After the United Kingdom (UK) leaves the EU, it will be considered a third country, either as of 31 October 2019 (in the case of an unregulated withdrawal from the EU without a transitional period, the so-called “hard Brexit”) or at the end of a transition period (in the case of a regulated EU withdrawal, while a “deal” continues to be negotiated between the UK and the other EU member states).
Brexit has enormous tax implications:
1. Income tax
For private individuals who move to the UK after Brexit, any investment (i.e. potential capital gain) to which Austria will have lost the tax rights due to Brexit must be taxed immediately (exit taxation).

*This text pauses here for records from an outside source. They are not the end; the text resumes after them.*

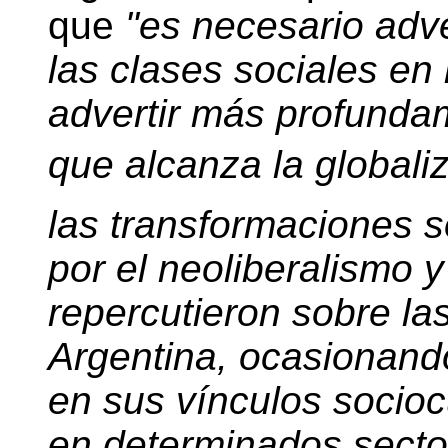
que
"es necesario adve
las clases sociales en 
advertir más profundam
que alcanza la globaliz
las transformaciones 
por el neoliberalismo y
repercutieron sobre la
Argentina, ocasionand
en sus vínculos socioc
en determinados secto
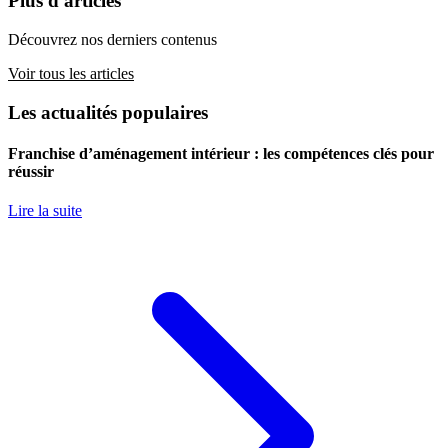
Plus d'articles
Découvrez nos derniers contenus
Voir tous les articles
Les actualités populaires
Franchise d’aménagement intérieur : les compétences clés pour
réussir
Lire la suite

The previous option of deferring capital gains tax until the actual sale of the investment in a later year will no longer apply.
2. Corporation tax
Dividends from an Austrian corporation payable to a UK parent company are no longer exempt from capital gains tax under Section 94 (2) of the EStG (based on the “Parent-Subsidiary Directive”). However, a new double taxation agreement (DTA) between Austria and Great Britain has already been negotiated and is expected to come into force on 1 January 2020. According to the agreement, dividends will continue to be paid to the UK without a withholding tax; verification of the parent company’s capital (offices, employees, not of a holding company but of its operational activity) will be required as before.

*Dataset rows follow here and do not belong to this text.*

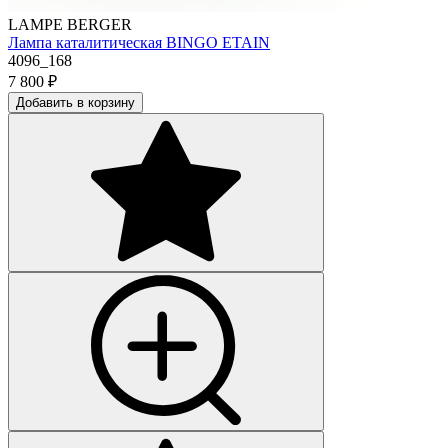
LAMPE BERGER
Лампа каталитическая BINGO ETAIN
4096_168
7 800
₽
Добавить в корзину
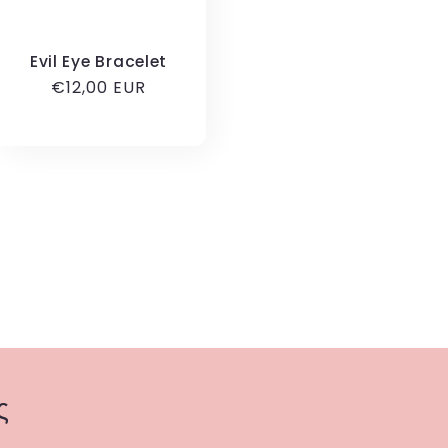
Evil Eye Bracelet
Κανονική
€12,00 EUR
τιμή
ς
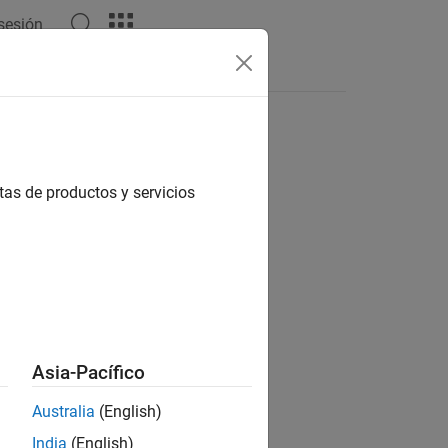
 sesión
tas de productos y servicios
ion?
Asia-Pacífico
Australia
(English)
India
(English)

Based on the new DTA, it will still to be possible to pay out licenses to the UK without a withholding tax.
Interest on loans is not subject to a withholding tax in Austria under national law, so there are no changes here.
3. Sales tax
After Brexit, intra-Community deliveries will no longer be exempt from VAT for the transport of goods from Austria to the UK. It must therefore be determined whether the conditions for VAT-free export deliveries to third countries are fulfilled. Conversely, the transport of goods from the UK to Austria will subject to import sales tax.

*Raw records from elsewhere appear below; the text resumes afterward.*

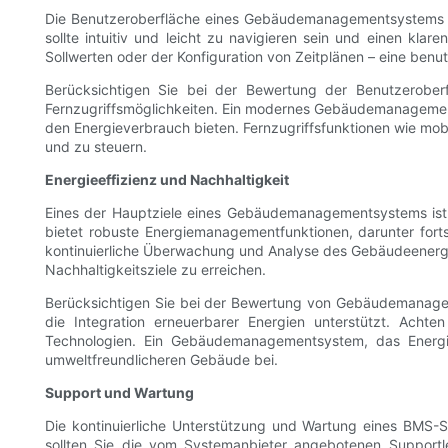
Die Benutzeroberfläche eines Gebäudemanagementsystems (BMS
sollte intuitiv und leicht zu navigieren sein und einen kl
Sollwerten oder der Konfiguration von Zeitplänen – eine ben
Berücksichtigen Sie bei der Bewertung der Benutzerober
Fernzugriffsmöglichkeiten. Ein modernes Gebäudemanagements
den Energieverbrauch bieten. Fernzugriffsfunktionen wie m
und zu steuern.
Energieeffizienz und Nachhaltigkeit
Eines der Hauptziele eines Gebäudemanagementsystems ist
bietet robuste Energiemanagementfunktionen, darunter fort
kontinuierliche Überwachung und Analyse des Gebäudeenerg
Nachhaltigkeitsziele zu erreichen.
Berücksichtigen Sie bei der Bewertung von Gebäudemanagem
die Integration erneuerbarer Energien unterstützt. Acht
Technologien. Ein Gebäudemanagementsystem, das Energiee
umweltfreundlicheren Gebäude bei.
Support und Wartung
Die kontinuierliche Unterstützung und Wartung eines BMS-Sy
sollten Sie die vom Systemanbieter angebotenen Supportle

For services offered to UK companies (“B2B”), VAT still needs to be shown on the invoice and the reverse charge is applicable.
On the other hand, for services to non-companies (“B2C”), Austrian VAT no longer needs to be shown on the invoices, but sales tax is payable in the UK.
The companies concerned should therefore check their invoices in good time and must be prepared to issue their invoices differently in future.
After Brexit, it may be necessary for UK entrepreneurs to appoint a fiscal representative in Austria pursuant to Section 27 (7) UStG 1994.
Cross-border mergers between Austria and the UK are still possible on a tax-neutral basis if the company maintains a permanent presence in Austria.
However, the contribution of shareholdings in a UK company will no longer be possible at book value, in accordance with Section 16 (1a) UmgrStG, so that hidden reserves must be disclosed and taxed at the time of exit (exit taxation).
After Brexit, the UK will become a third country and will therefore be subject to the customs legislation for third countries. Customs clearances and controls will be carried out using the customs duties laid down in the Combined Nomenclature. Certain goods are subject to import and export bans or restrictions.
Austrian companies should therefore familiarise themselves with the new customs formalities as soon as possible. It’s important to realise that permits for special customs procedures will become invalid. Affected Austrian companies should therefore apply in good time for a new permit.
- The state chambers of commerce are holding information events to support affected Austrian companies (in cooperation with the Federal Ministry of Finance and the local customs offices).
- At the customs offices and the Central Customs Information Office of the Federal Ministry of Finance, affected Austrian companies have their own Brexit representatives available to answer questions.
- In addition, the BMF provides information on current developments on its homepage (bmf.gv.at).